──────── Given data ────────

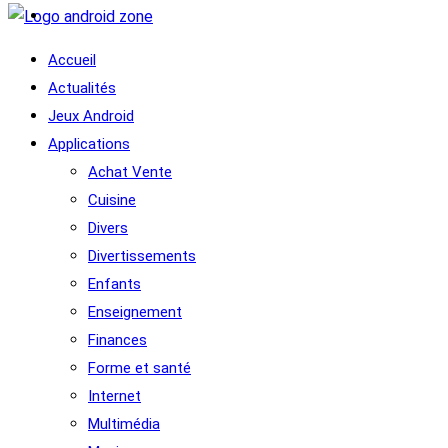
Accueil
Actualités
Jeux Android
Applications
Achat Vente
Cuisine
Divers
Divertissements
Enfants
Enseignement
Finances
Forme et santé
Internet
Multimédia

────────

_Work order_. All records are to be reproduced exactly; the pictures are to be omitted.

_Answer box_.
Accueil
Actualités
Jeux Android
Applications
Achat Vente
Cuisine
Divers
Divertissements
Enfants
Enseignement
Finances
Forme et santé
Internet
Multimédia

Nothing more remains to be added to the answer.